Wednesday, February 3, 2016

699. Le Dernier Combat

Le Dernier Combat
The Last Battle
Directed by Luc Besson

I was hoping this would be like the Buffy episode "Hush" where the characters are unable to speak, mostly because I wish everything was more like Buffy. Unfortunately, it wasn't anything like that, in substance or quality.

In the post apocalyptic future, men have lost their voices for an unexplained reason and women are scarce.  I feel like I shouldn't have to say this, but stop raping and killing them then.  Anyway, we are introduced to one of the main character as he is having sex with his blow up doll.  He is doing his best to survive, while simultaneously building an airplane for...some reason.  Meanwhile, a doctor is "protecting" (enslaving) one of the few women left.

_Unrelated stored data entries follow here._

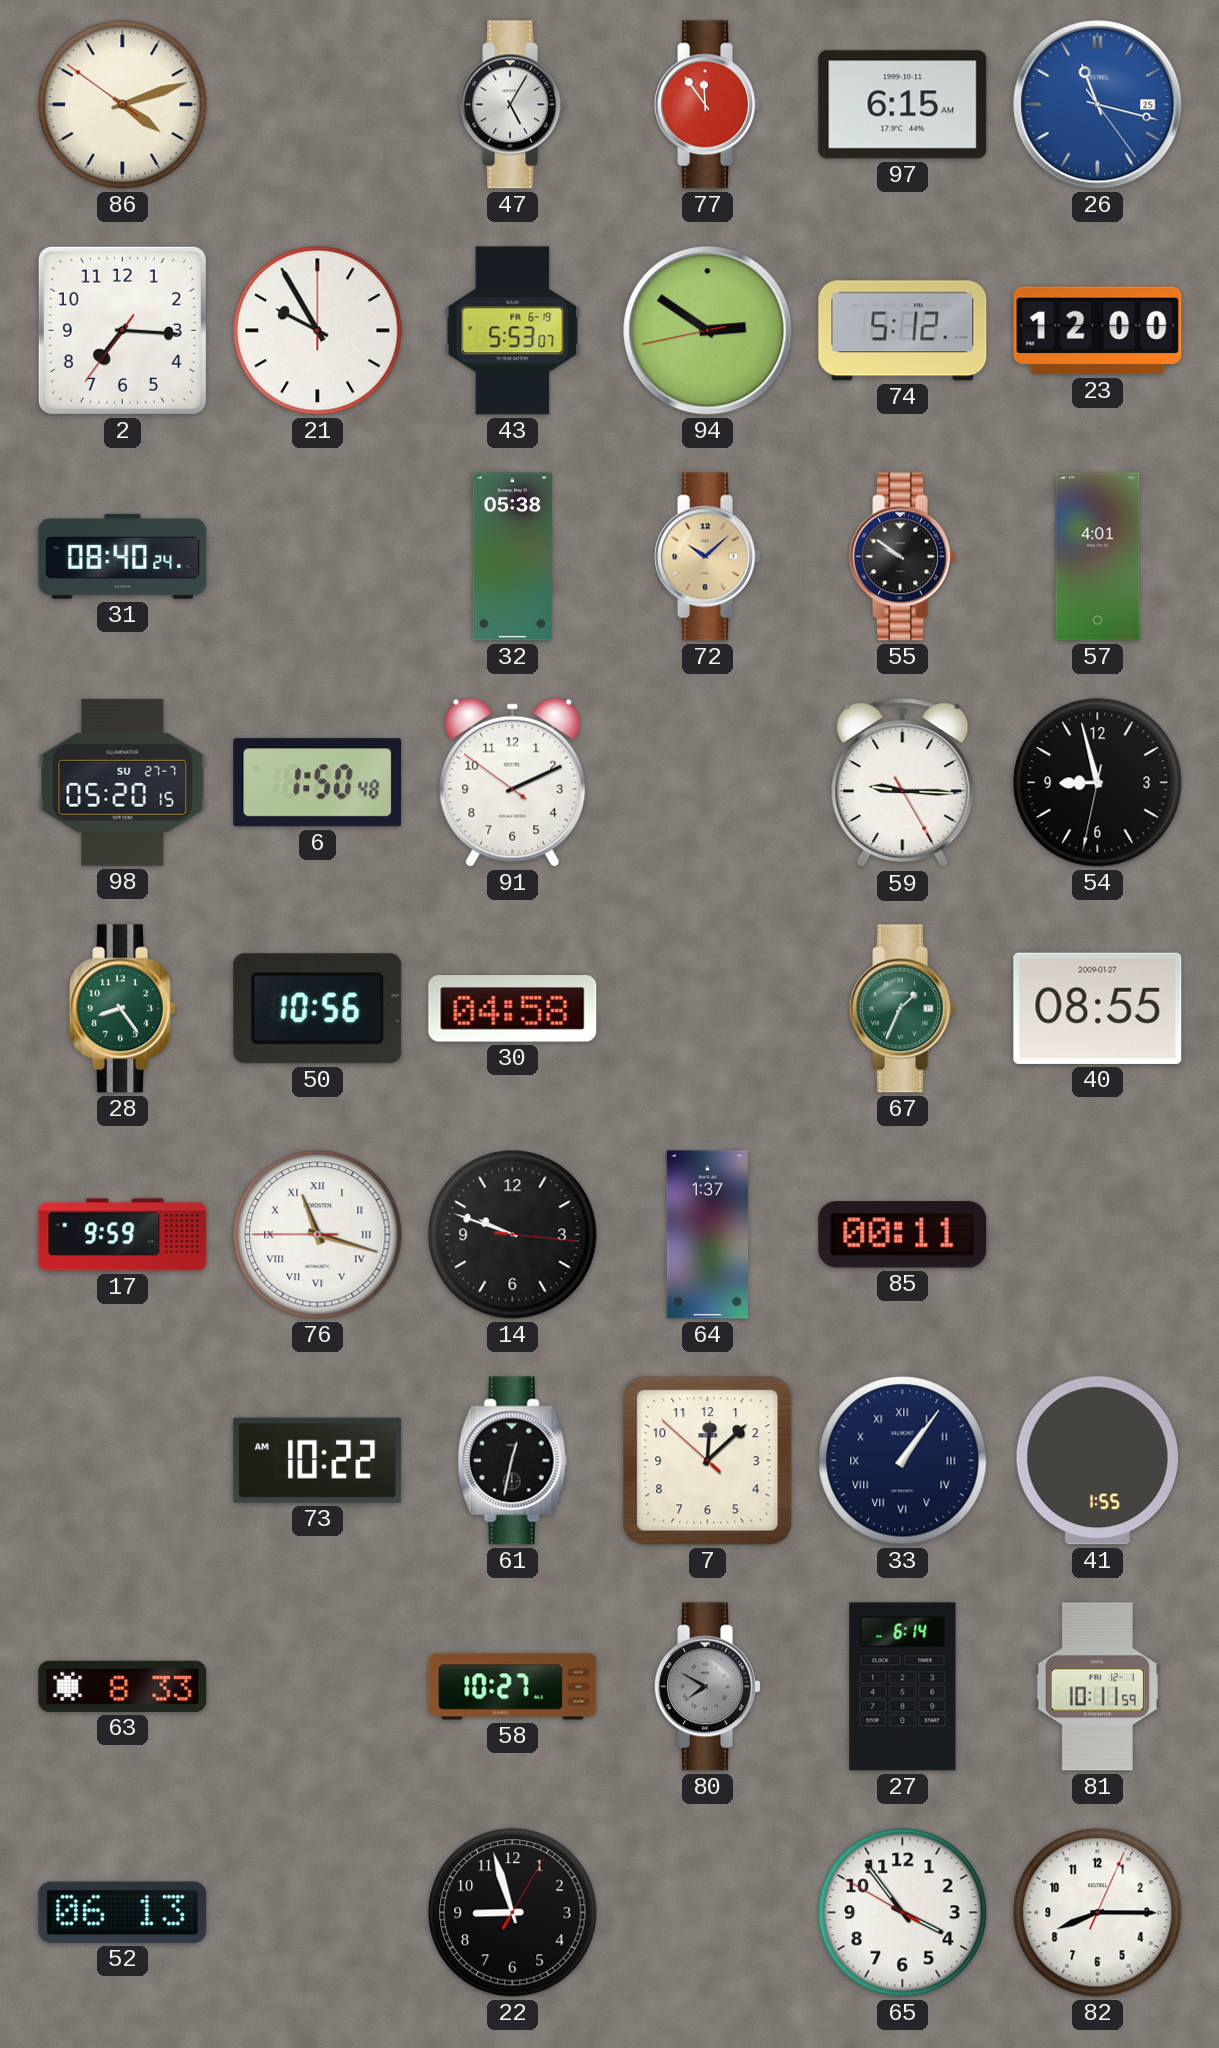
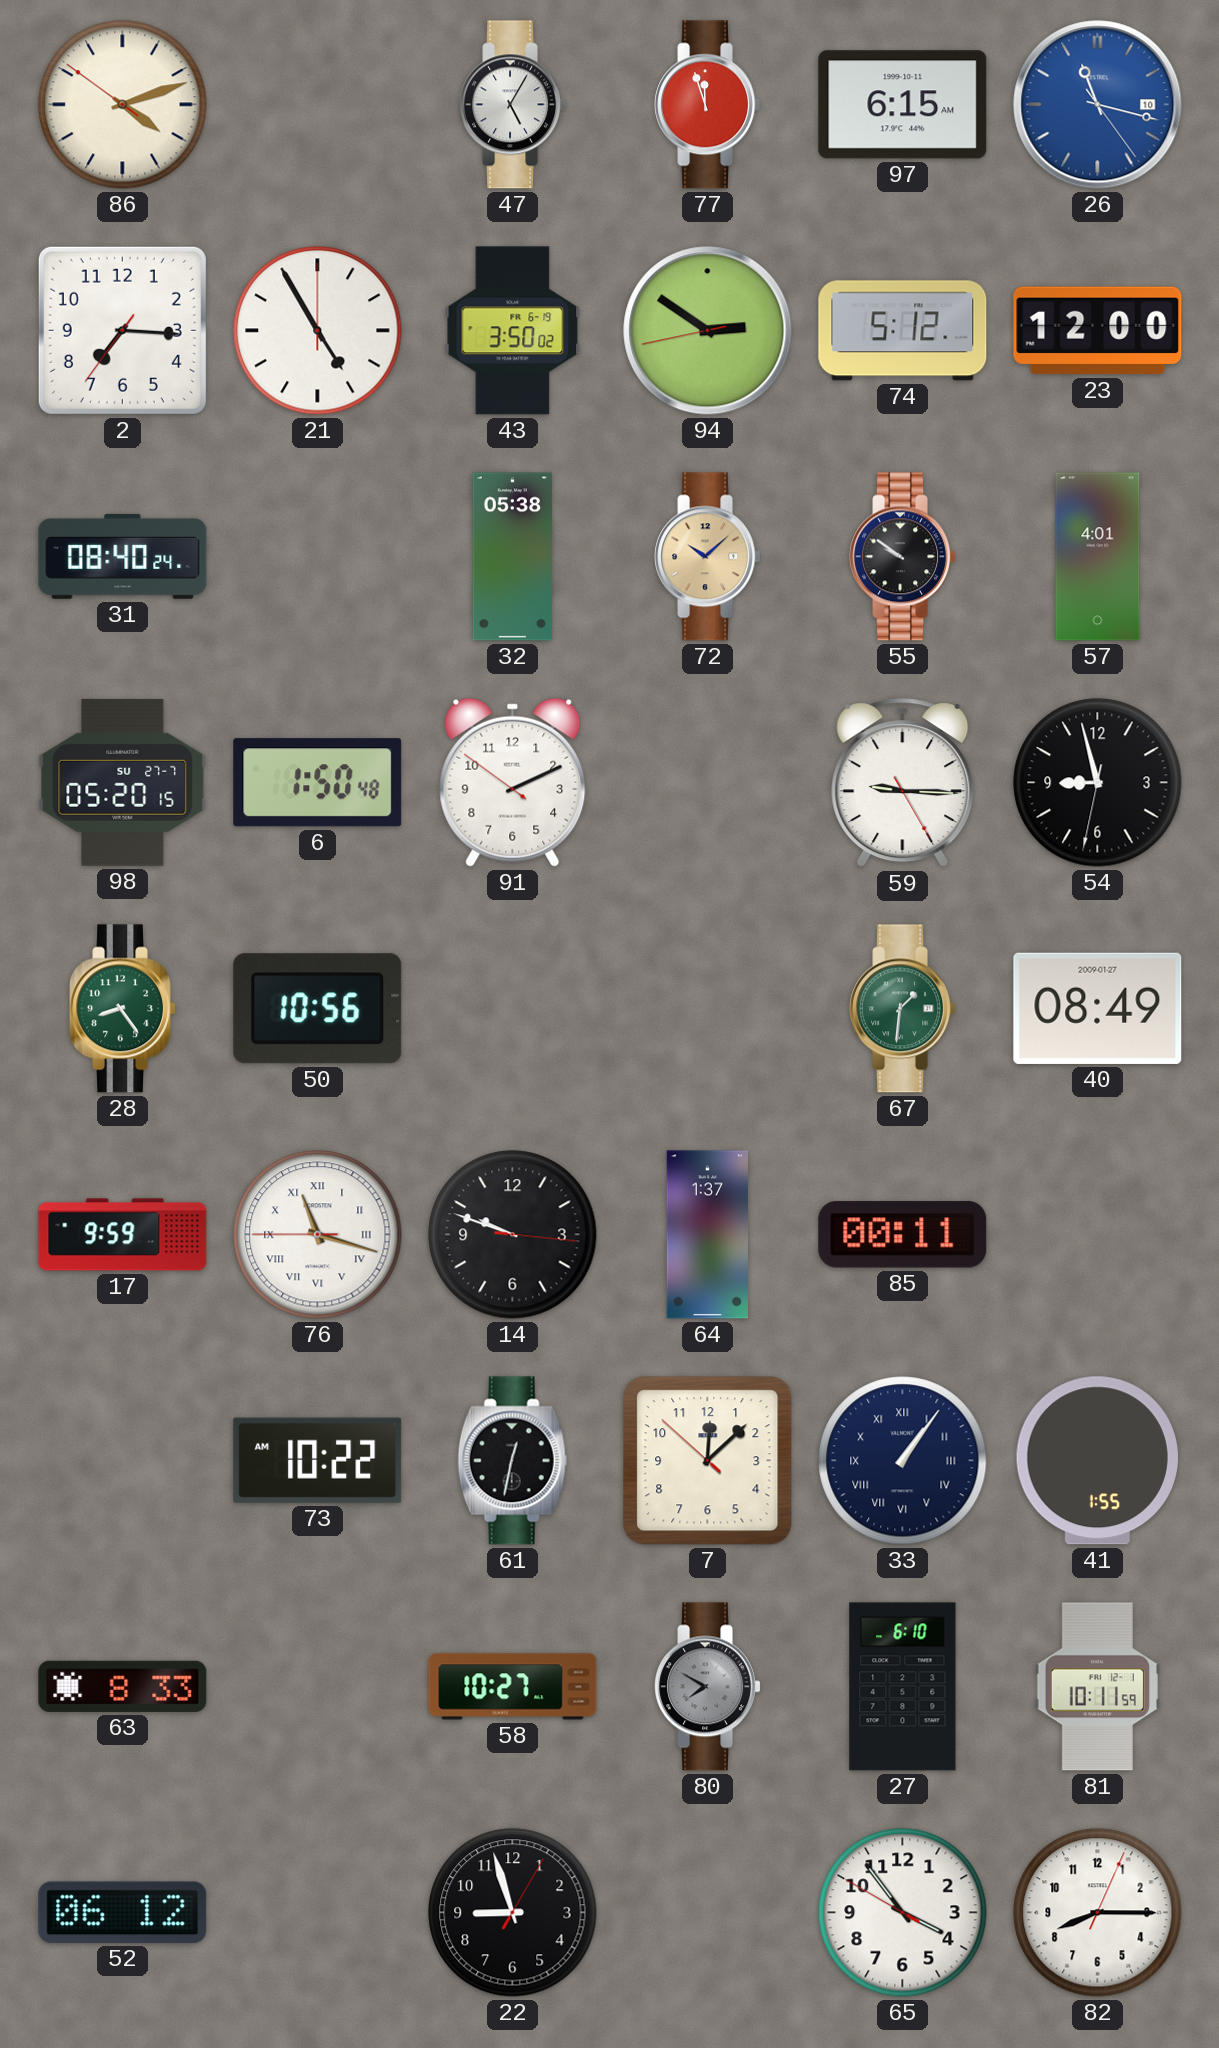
77: 11:54 -> 11:57
26 date: 25 -> 10
21: 9:55 -> 4:55
43: 5:53 -> 3:50
30: 04:58 -> none
67: 1:34 -> 1:31
40: 08:55 -> 08:49
27: 6:14 -> 6:10
52: 06:13 -> 06:12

So obviously, the treatment of women in this film is horrific, although no one seems to be upset about it.  Since we get absolutely no perspective from the women in this, I have to assume it wasn't done to make any kind of statement.  Of course, we don't get much perspective from anyone in this, since there is no dialogue.  At times I felt like I was watching a classically silent film, like when the characters were running and the action seemed to be sped up.  It was almost silly and I really don't think that is what the filmmakers were going for.

A reviewer from the Chicago Reader said that the lack of dialogue in this movie served as "an effective alibi for a technically proficient filmmaker who really has nothing to say."  The perfect summary of this film.

RATING: ***--

Interesting Facts:

Besson was inspired to do this film after seeing an abandoned cinema in Paris.


  1. Mmmm I'm not so sure. Perhaps .. You take a situation that is bad, and, if you feel not enough is being done about it, perhaps because people refuse to acknowledge the problem .. for effect, you exaggerate it. You find a fictional situation where the situation has hugely grown, and still "no one seems to be upset about it" (within that film), so that people watching go 'Wow, that's really wrong'.
    As you say, it is from no-ones perspective.
    As I say, I'm not at all sure if I fully agree or mean what I've just said. This was not one of my hits, and I'm far from sure I 'got it' but I didn't find it silly.

    1. I just thought some of the action scenes were silly. And yeah, I felt like that going in but didn't find a whole lot in the film to support it as being any kind of statement on genders.

  2. I don't even want to watch this after your review. I am so tired of rape scenes in movies. Just stop.